Teledyne FLIR Thermal Cameras Now Operational in Ansys AVxcelerate Sensors Suite

Safety and security are critical for introducing autonomous vehicles to society. Any measure that enhances the level of safety is a much-welcome addition and a step further in the world of autonomy. The introduction of thermal cameras in the automotive industry has certainly proved to be a game changer, as thermal cameras have the potential to revolutionize the way autonomous vehicles perceive their surroundings. Essentially, thermal cameras fill gaps in perception and add additional redundancy for cameras, radar, and lidar.

Perception and fusion software play a vital role in the safety of autonomous vehicles by helping to decipher the surroundings and aid with object detection. With the Ansys 2023 R2 release, the AVxcelerate Sensors suite now enables perception engineers to simulate various Teledyne FLIR thermal camera models. By using Ansys simulation and Teledyne FLIR thermal camera models, a much higher level of safety can be quickly achieved, leading to enhanced perception in future autonomous vehicles and advanced driver-assistance systems (ADAS).

Leveraging the environment's and assets' thermal properties, the camera simulation pipeline now provides longwave infrared (LWIR) raw data. AVxcelerate simulates the thermal imager's output, including PSF (point spread function), motion blur and temperature, thus allowing the conversion of photon information into a temperature map. This conversion uses the Teledyne FLIR algorithm, the same one in the actual camera hardware.

Thermal camera image of a deer

Figure 1. Enrich a 3D world with thermal properties to run accurate physics-based simulations

Thanks to the collaboration with Teledyne FLIR, AVxcelerate Sensors users can now access automotive thermal cameras, including FLIR image signal processing to convert temperatures into thermal images that perception algorithms can process. Developers can now simulate a set of FLIR thermal cameras. They can calibrate virtual thermal cameras with the same parameters as the actual camera using the AVxcelerate Thermal Camera Editor and integrate them into their sensor layouts.
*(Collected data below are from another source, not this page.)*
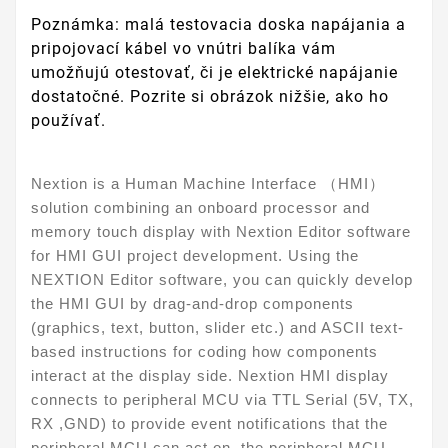
Poznámka: malá testovacia doska napájania a
pripojovací kábel vo vnútri balíka vám
umožňujú otestovať, či je elektrické napájanie
dostatočné. Pozrite si obrázok nižšie, ako ho
používať.
Nextion is a Human Machine Interface （HMI）
solution combining an onboard processor and
memory touch display with Nextion Editor software
for HMI GUI project development. Using the
NEXTION Editor software, you can quickly develop
the HMI GUI by drag-and-drop components
(graphics, text, button, slider etc.) and ASCII text-
based instructions for coding how components
interact at the display side. Nextion HMI display
connects to peripheral MCU via TTL Serial (5V, TX,
RX ,GND) to provide event notifications that the
peripheral MCU can act on, the peripheral MCU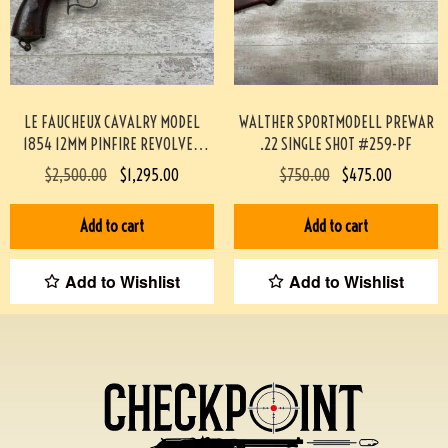
LE FAUCHEUX CAVALRY MODEL
WALTHER SPORTMODELL PREWAR
1854 12MM PINFIRE REVOLVER
.22 SINGLE SHOT #259-PF
#193-TT
$
2,500.00
$
1,295.00
$
750.00
$
475.00
Add to cart
Add to cart
Add to Wishlist
Add to Wishlist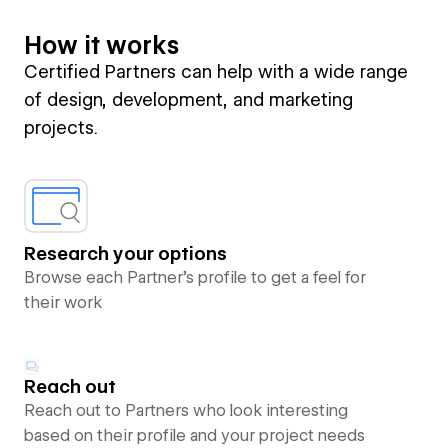
How it works
Certified Partners can help with a wide range
of design, development, and marketing
projects.
Research your options
Browse each Partner’s profile to get a feel for
their work
Reach out
Reach out to Partners who look interesting
based on their profile and your project needs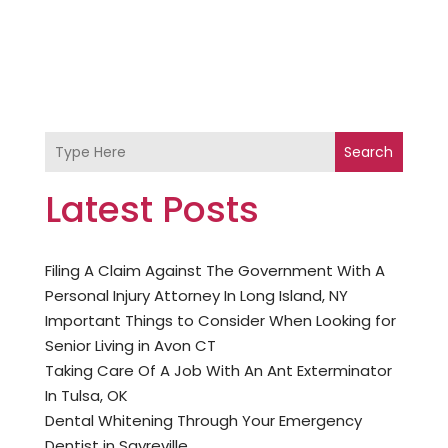
Search
Latest Posts
Filing A Claim Against The Government With A
Personal Injury Attorney In Long Island, NY
Important Things to Consider When Looking for
Senior Living in Avon CT
Taking Care Of A Job With An Ant Exterminator
In Tulsa, OK
Dental Whitening Through Your Emergency
Dentist in Sayreville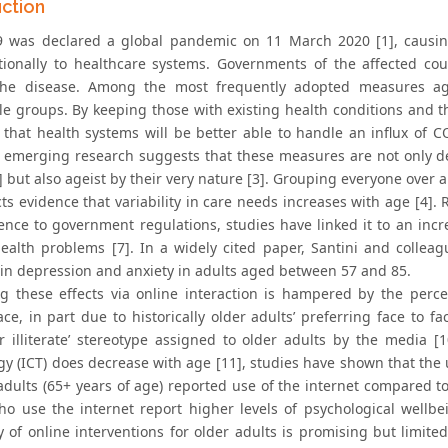
uction
 was declared a global pandemic on 11 March 2020 [1], causing 
tionally to healthcare systems. Governments of the affected c
 the disease. Among the most frequently adopted measures ag
le groups. By keeping those with existing health conditions and th
 that health systems will be better able to handle an influx of C
 emerging research suggests that these measures are not only de
2] but also ageist by their very nature [3]. Grouping everyone ove
ts evidence that variability in care needs increases with age [4]. 
ence to government regulations, studies have linked it to an incre
ealth problems [7]. In a widely cited paper, Santini and colleag
 in depression and anxiety in adults aged between 57 and 85.
ng these effects via online interaction is hampered by the perce
ace, in part due to historically older adults’ preferring face to f
r illiterate’ stereotype assigned to older adults by the media 
gy (ICT) does decrease with age [11], studies have shown that the 
 adults (65+ years of age) reported use of the internet compared t
ho use the internet report higher levels of psychological wellbe
ity of online interventions for older adults is promising but limi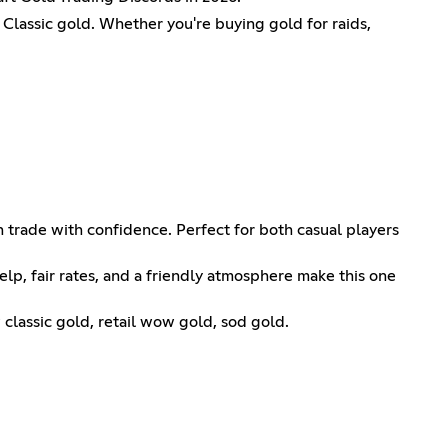
Classic gold. Whether you're buying gold for raids,
 trade with confidence. Perfect for both casual players
elp, fair rates, and a friendly atmosphere make this one
lassic gold, retail wow gold, sod gold.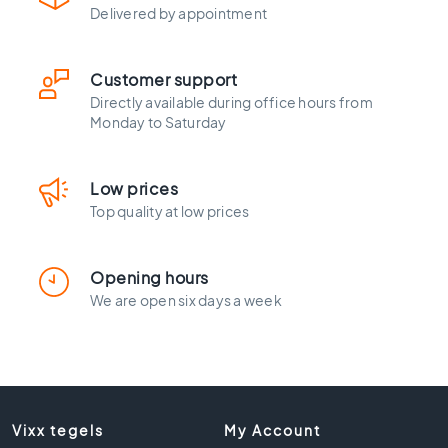
l
Delivered by appointment
a
c
k
Customer support
t
Directly available during office hours from
i
Monday to Saturday
l
e
s
Low prices
C
Top quality at low prices
o
n
c
Opening hours
r
We are open six days a week
e
t
e
l
o
o
Vixx tegels
My Account
k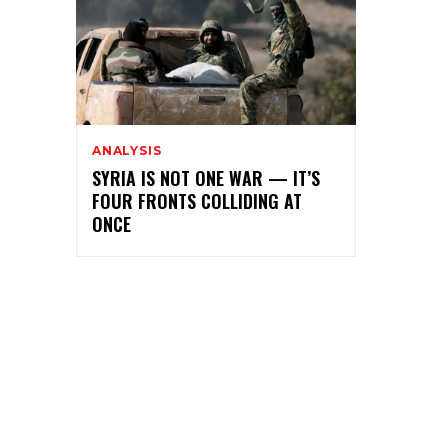
ANALYSIS
SYRIA IS NOT ONE WAR — IT’S
FOUR FRONTS COLLIDING AT
ONCE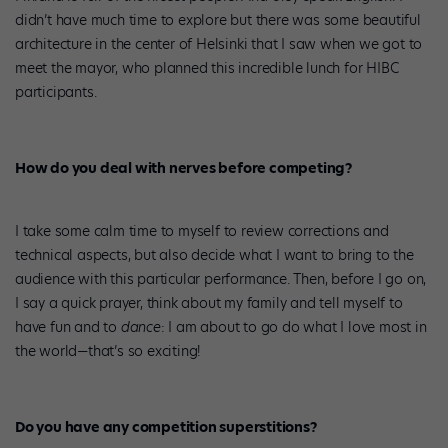
didn’t have much time to explore but there was some beautiful
architecture in the center of Helsinki that I saw when we got to
meet the mayor, who planned this incredible lunch for HIBC
participants.
How do you deal with nerves before competing?
I take some calm time to myself to review corrections and
technical aspects, but also decide what I want to bring to the
audience with this particular performance. Then, before I go on,
I say a quick prayer, think about my family and tell myself to
have fun and to
dance
: I am about to go do what I love most in
the world—that’s so exciting!
Do you have any competition superstitions?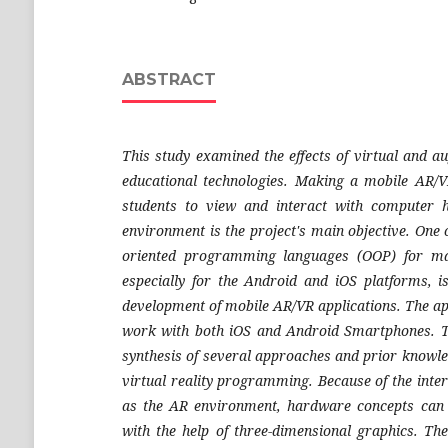
ABSTRACT
This study examined the effects of virtual and a
educational technologies. Making a mobile AR/V
students to view and interact with computer 
environment is the project's main objective. One 
oriented programming languages (OOP) for mak
especially for the Android and iOS platforms, i
development of mobile AR/VR applications. The app
work with both iOS and Android Smartphones. Th
synthesis of several approaches and prior knowle
virtual reality programming. Because of the int
as the AR environment, hardware concepts can
with the help of three-dimensional graphics. The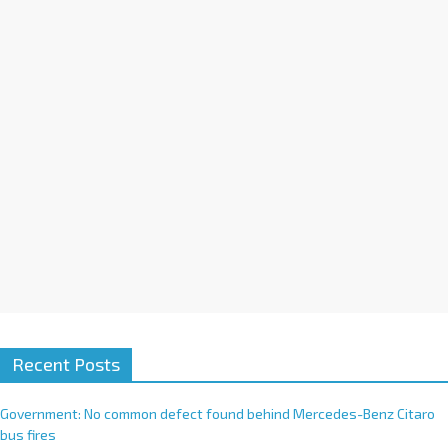
i
v
e
:
Recent Posts
Government: No common defect found behind Mercedes-Benz Citaro
bus fires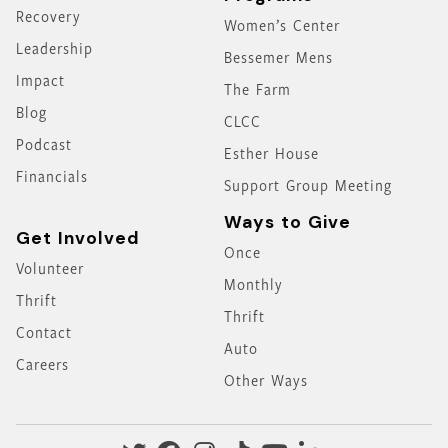
Recovery
Women’s Center
Leadership
Bessemer Mens
Impact
The Farm
Blog
CLCC
Podcast
Esther House
Financials
Support Group Meeting
Ways to Give
Get Involved
Once
Volunteer
Monthly
Thrift
Thrift
Contact
Auto
Careers
Other Ways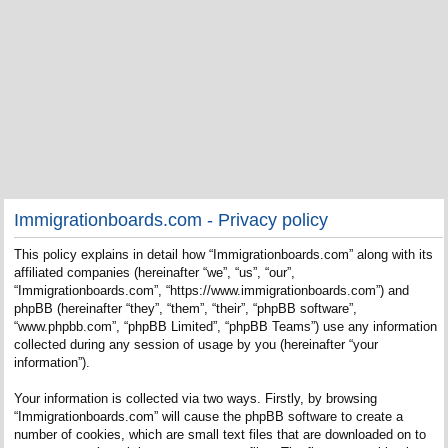
Immigrationboards.com - Privacy policy
This policy explains in detail how “Immigrationboards.com” along with its
affiliated companies (hereinafter “we”, “us”, “our”,
“Immigrationboards.com”, “https://www.immigrationboards.com”) and
phpBB (hereinafter “they”, “them”, “their”, “phpBB software”,
“www.phpbb.com”, “phpBB Limited”, “phpBB Teams”) use any information
collected during any session of usage by you (hereinafter “your
information”).
Your information is collected via two ways. Firstly, by browsing
“Immigrationboards.com” will cause the phpBB software to create a
number of cookies, which are small text files that are downloaded on to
Thermal camera output data consists of one grayscale image illustrating the temperature relationship between the objects in the scene. Optionally, users can also generate a temperature map, particularly suited for debugging purposes.

Thermal image dataset

Figure 2. Virtual dataset of Teledyne FLIR thermal camera images generated by Ansys AVxcelerate Sensor model

What are Thermal Cameras?

Thermal cameras are specialized imaging devices that detect the infrared radiation emitted or reflected by all objects. They receive and interpret the infrared radiation and output a map correlated to the intensity of the infrared radiation of the scene. This unique methodology enables the cameras to create a differentiated map of the scene segmented by the heat that does not rely on light. This is exceptionally beneficial in low-light, darkness, and poor-visibility conditions — such as adverse or foggy weather. Furthermore, thermal cameras can detect pedestrians and living animals on the road at night at distances multiple times farther than headlights illuminate.

Thermal camera image of a deer at different temperatures

Figure 3. Impact of environmental temperature on living animal detection

Comparison of Sensors

While traditional cameras are useful, they rely on visible light to capture high-resolution images with color and texture. These cameras have high resolution and accuracy, but only perform well in well-illuminated situations, e.g., clear weather, sunny situations, or under streetlights.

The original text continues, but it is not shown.